School Sabotage (SS), defined as behaviors aimed at sabotaging survivor’s efforts to gain educational credentials, is a form of coercive control linked to intimate partner violence (IPV). Preventing a survivor from increasing their economic and social power via education impacts long-term job stability and self-sufficiency, potentially furthering the survivor’s dependence on an abusive partner. Although studies in sheltered or IPV counseling populations reveal that survivors have faced tactics of school sabotage, no studies to date have gone into academic settings to ask students about their experiences of SS.
Methods:
This paper presents results from a mixed methods study that evaluated the extent and impacts of SS among female students attending four community college campuses. It asks the following questions: 1) To what extent are students experiencing SS? 2) Are experiences of SS related to experiences of other forms of IPV? 3) What tactics of SS have students experienced? 4) What do students identify as the consequences of SS? A simple random sample of 435 currently or recently partnered female students completed a web-based quantitative survey. It included a standardized measure of IPV (Shepard & Campbell, 1992) and an adapted version of the Work/School Abuse Scale (Riger, Ahrens, & Blickenstaff, 2001). Quantitative analysis included descriptive and bivariate analysis. Additionally, 20 students who identified as IPV survivors were recruited to participate in semi-structured in-depth interviews. Qualitative analysis included initial narrative analysis followed by a combination of “coding down” from pre-established categories based on key research questions and “coding up” as concepts arose from the data.
Findings:
Eighteen percent of respondents reported experiencing SS in the past 12 months, and experiences were strongly correlated with experiencing other forms of IPV (r=.47 for physical IPV, r=.61 for sexual IPV, and r=.58 for emotional IPV). Key tactics of SS identified qualitatively included disruption of financial aid, childcare, and transportation, physical violence or stalking at school, academic jealousy, and lack of academic support. Frequently cited impacts of SS included decreased ability to focus at school, diminished academic achievement, including reduced GPA and repeatedly dropping out, emotional impacts, and instilling a desire to overcome. A final theme suggested that some abusive partners were supportive of women’s academic efforts, while engaging in other controlling behaviors.

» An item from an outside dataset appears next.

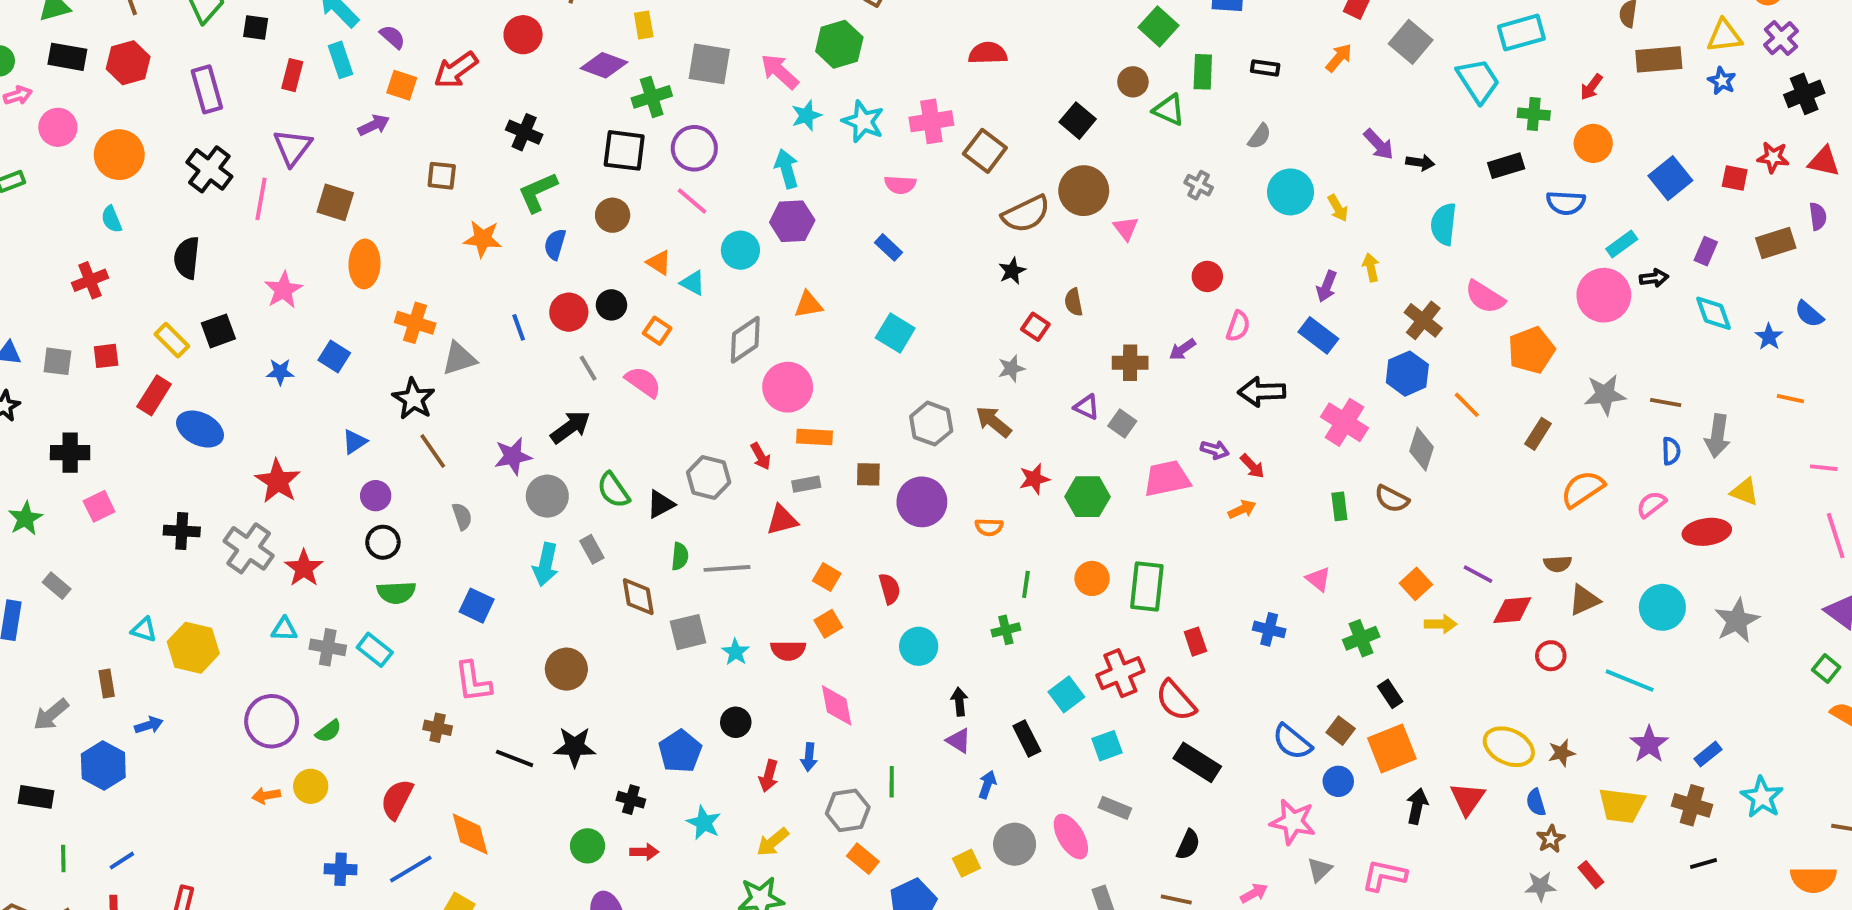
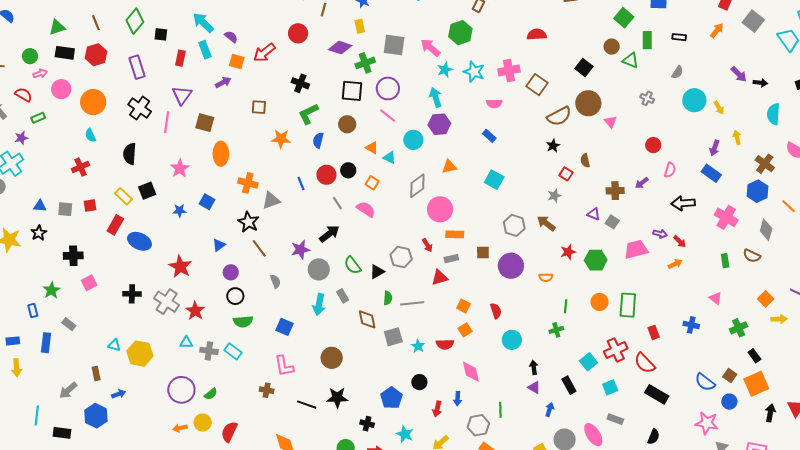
red semicircle: (397, 799) -> (229, 432), moved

Conclusions and Implications:
School sabotage should be considered a form of IPV likely to impact survivors in higher education. For those who have been isolated due to IPV, engaging in school may provide a “golden moment” that could break cycles of financial dependency and enhance long-term safety. Many survivors discussed choosing to stay in an abusive relationship in the short term so that they could attain the educational credentials that would give them long term security. Educational institutions are already aware of the need to screen for physical IPV, so school-based mental health professionals could include aspects of SS in their screening. In response to these findings, staff should also be prepared to include academic safety planning in their response to IPV, and enhance links to community-based IPV services as needed.